▶ EXERCISE OBJECTIVE
Repeat the listing exactly as given, omitting every image.

▶ MATERIAL SUPPLIED
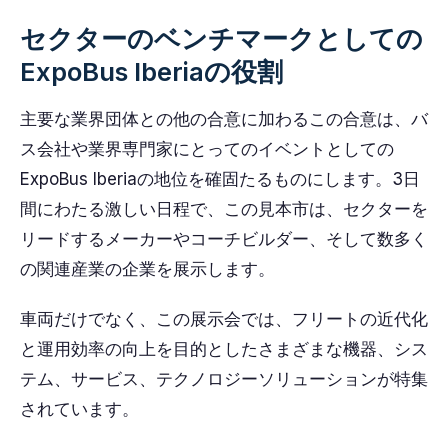
セクターのベンチマークとしての
ExpoBus Iberiaの役割
主要な業界団体との他の合意に加わるこの合意は、バ
ス会社や業界専門家にとってのイベントとしての
ExpoBus Iberiaの地位を確固たるものにします。3日
間にわたる激しい日程で、この見本市は、セクターを
リードするメーカーやコーチビルダー、そして数多く
の関連産業の企業を展示します。
車両だけでなく、この展示会では、フリートの近代化
と運用効率の向上を目的としたさまざまな機器、シス
テム、サービス、テクノロジーソリューションが特集
されています。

▶ OUTPUT FOR THIS TASK
セクターのベンチマークとしての
ExpoBus Iberiaの役割
主要な業界団体との他の合意に加わるこの合意は、バ
ス会社や業界専門家にとってのイベントとしての
ExpoBus Iberiaの地位を確固たるものにします。3日
間にわたる激しい日程で、この見本市は、セクターを
リードするメーカーやコーチビルダー、そして数多く
の関連産業の企業を展示します。
車両だけでなく、この展示会では、フリートの近代化
と運用効率の向上を目的としたさまざまな機器、シス
テム、サービス、テクノロジーソリューションが特集
されています。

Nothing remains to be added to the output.